WHAT IS EXPECTED = Would you please copy each line of the data in which the string "Siłaczka" occurs?

DATA FOR THIS TASK =
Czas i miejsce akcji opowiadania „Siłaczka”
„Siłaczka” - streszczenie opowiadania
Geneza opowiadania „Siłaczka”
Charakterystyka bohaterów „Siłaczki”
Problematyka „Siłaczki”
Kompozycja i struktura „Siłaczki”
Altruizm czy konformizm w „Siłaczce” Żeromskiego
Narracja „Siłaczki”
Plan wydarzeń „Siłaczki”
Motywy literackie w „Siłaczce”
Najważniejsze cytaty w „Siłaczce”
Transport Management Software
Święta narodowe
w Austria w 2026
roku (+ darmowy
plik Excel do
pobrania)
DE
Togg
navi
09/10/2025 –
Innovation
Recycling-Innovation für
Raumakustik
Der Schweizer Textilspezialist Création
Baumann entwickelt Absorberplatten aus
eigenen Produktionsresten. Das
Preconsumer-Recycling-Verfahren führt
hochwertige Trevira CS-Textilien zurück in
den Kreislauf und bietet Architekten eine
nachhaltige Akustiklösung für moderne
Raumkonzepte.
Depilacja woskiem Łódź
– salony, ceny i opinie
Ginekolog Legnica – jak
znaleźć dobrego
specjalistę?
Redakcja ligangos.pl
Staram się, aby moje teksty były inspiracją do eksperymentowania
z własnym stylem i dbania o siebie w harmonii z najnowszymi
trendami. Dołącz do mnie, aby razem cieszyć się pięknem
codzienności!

==

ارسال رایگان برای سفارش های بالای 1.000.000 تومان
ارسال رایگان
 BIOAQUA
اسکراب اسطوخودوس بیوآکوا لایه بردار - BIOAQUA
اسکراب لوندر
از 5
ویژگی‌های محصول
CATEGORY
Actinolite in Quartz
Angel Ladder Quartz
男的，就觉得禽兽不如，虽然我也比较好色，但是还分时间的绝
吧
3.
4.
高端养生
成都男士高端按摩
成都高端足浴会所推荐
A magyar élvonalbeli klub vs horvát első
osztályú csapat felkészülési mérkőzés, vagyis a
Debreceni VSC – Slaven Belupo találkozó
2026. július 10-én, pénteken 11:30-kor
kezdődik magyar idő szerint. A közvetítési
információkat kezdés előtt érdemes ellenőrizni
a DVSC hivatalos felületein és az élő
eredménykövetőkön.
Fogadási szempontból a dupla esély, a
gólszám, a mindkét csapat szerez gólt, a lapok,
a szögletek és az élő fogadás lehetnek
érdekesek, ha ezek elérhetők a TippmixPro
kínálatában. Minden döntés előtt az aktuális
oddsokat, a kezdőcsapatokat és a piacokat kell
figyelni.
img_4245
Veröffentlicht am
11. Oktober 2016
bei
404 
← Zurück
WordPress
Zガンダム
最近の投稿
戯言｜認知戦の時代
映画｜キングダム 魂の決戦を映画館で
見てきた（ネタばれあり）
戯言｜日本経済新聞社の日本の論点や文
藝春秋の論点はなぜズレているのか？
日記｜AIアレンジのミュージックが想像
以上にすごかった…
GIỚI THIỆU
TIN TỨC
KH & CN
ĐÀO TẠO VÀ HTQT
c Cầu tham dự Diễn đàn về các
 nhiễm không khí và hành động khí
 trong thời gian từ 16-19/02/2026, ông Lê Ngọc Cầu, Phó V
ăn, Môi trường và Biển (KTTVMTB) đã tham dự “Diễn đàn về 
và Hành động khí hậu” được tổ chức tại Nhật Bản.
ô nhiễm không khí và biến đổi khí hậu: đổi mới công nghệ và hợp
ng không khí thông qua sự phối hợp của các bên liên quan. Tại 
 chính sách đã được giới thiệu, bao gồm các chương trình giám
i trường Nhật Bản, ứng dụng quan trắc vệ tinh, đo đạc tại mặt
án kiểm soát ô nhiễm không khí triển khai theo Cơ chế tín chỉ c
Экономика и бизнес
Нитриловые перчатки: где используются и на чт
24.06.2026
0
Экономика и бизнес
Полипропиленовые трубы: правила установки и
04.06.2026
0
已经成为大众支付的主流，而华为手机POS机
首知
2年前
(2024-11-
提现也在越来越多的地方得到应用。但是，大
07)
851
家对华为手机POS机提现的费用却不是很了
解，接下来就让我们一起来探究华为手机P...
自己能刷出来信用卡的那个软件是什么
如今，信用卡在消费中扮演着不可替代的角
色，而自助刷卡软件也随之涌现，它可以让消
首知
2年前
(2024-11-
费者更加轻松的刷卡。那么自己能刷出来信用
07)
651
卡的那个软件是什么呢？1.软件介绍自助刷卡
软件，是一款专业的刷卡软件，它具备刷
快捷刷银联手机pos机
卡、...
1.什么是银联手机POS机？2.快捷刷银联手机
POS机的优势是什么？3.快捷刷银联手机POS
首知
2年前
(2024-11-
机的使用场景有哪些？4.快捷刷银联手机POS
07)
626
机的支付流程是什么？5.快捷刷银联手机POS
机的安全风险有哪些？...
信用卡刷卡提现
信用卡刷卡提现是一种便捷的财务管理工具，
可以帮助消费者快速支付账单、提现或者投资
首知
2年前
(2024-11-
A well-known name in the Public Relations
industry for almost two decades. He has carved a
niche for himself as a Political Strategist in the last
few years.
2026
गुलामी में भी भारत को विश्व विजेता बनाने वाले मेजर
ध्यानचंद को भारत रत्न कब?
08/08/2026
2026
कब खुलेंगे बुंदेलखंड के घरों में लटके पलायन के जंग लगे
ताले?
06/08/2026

---

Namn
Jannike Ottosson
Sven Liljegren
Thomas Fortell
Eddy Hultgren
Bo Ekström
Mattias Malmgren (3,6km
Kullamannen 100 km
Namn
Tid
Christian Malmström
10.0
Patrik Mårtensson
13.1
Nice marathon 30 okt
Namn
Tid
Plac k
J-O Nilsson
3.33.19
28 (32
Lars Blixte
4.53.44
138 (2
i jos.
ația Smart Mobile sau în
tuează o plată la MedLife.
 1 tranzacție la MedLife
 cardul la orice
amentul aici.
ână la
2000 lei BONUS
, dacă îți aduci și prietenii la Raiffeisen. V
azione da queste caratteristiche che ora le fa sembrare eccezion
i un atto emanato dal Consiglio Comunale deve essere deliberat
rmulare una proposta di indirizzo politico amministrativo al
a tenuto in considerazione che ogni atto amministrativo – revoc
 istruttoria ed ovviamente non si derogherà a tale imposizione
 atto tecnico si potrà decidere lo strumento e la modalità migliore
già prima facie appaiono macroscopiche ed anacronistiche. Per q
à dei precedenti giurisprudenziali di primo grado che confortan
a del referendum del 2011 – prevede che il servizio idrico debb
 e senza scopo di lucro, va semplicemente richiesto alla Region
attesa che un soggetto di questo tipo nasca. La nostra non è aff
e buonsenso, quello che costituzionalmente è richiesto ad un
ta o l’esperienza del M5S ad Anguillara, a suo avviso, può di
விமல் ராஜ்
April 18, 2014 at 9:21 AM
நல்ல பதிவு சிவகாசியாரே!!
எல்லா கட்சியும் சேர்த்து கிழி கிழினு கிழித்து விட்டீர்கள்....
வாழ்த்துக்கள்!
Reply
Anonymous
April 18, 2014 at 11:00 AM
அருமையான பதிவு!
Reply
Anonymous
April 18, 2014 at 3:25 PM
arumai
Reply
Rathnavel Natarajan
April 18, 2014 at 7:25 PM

YOUR SOLUTION =
Czas i miejsce akcji opowiadania „Siłaczka”
„Siłaczka” - streszczenie opowiadania
Geneza opowiadania „Siłaczka”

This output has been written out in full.